Directions — Copy out every line holding the string "User" from the records below.

Data excerpts —

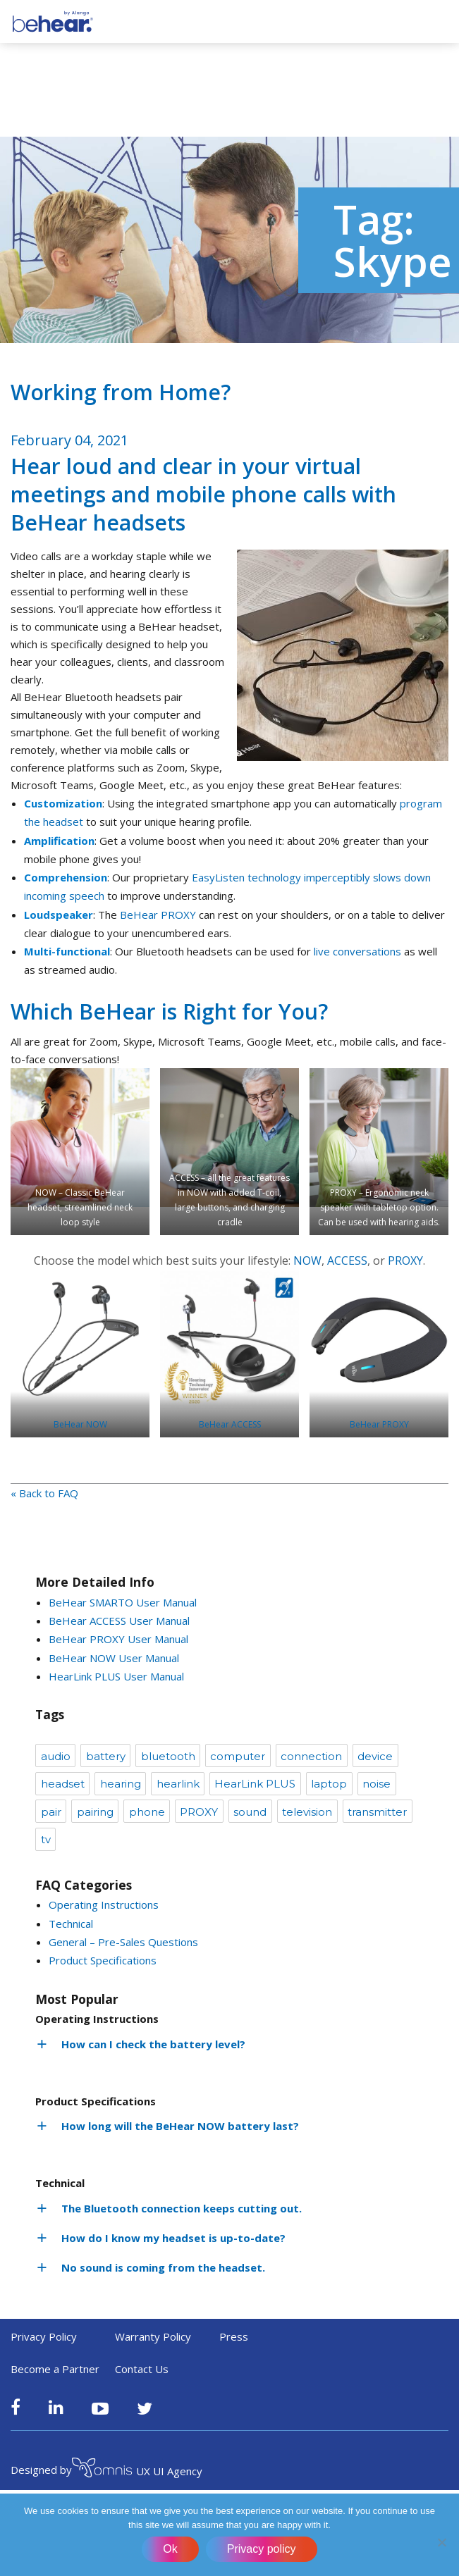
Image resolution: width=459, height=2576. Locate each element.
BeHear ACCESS (230, 1424)
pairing (95, 1812)
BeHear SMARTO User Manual (123, 1602)
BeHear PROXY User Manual (118, 1639)
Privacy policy (261, 2549)
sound (250, 1812)
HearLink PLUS (254, 1783)
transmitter (377, 1812)
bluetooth (168, 1756)
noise (376, 1783)
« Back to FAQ (44, 1493)
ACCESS (347, 1260)
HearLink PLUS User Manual (116, 1676)
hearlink (178, 1783)
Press (233, 2336)
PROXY (405, 1260)
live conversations (357, 951)
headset (63, 1783)
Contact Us (142, 2369)
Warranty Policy (153, 2336)
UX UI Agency (137, 2469)
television (307, 1812)
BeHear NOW (80, 1424)
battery (106, 1756)
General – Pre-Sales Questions (123, 1942)
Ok (170, 2549)
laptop (329, 1783)
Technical (71, 1923)
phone (147, 1812)
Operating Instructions (104, 1904)
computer (237, 1756)
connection (311, 1756)
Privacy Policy (44, 2336)
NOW (307, 1260)
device (375, 1756)
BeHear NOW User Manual (114, 1658)
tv (46, 1839)
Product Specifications (103, 1960)
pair (51, 1812)
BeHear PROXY (158, 915)
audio (56, 1756)
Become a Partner (55, 2369)
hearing (120, 1783)
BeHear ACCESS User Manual (119, 1621)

Task solution —
BeHear SMARTO User Manual (123, 1602)
BeHear PROXY User Manual (118, 1639)
HearLink PLUS User Manual (116, 1676)
BeHear NOW User Manual (114, 1658)
BeHear ACCESS User Manual (119, 1621)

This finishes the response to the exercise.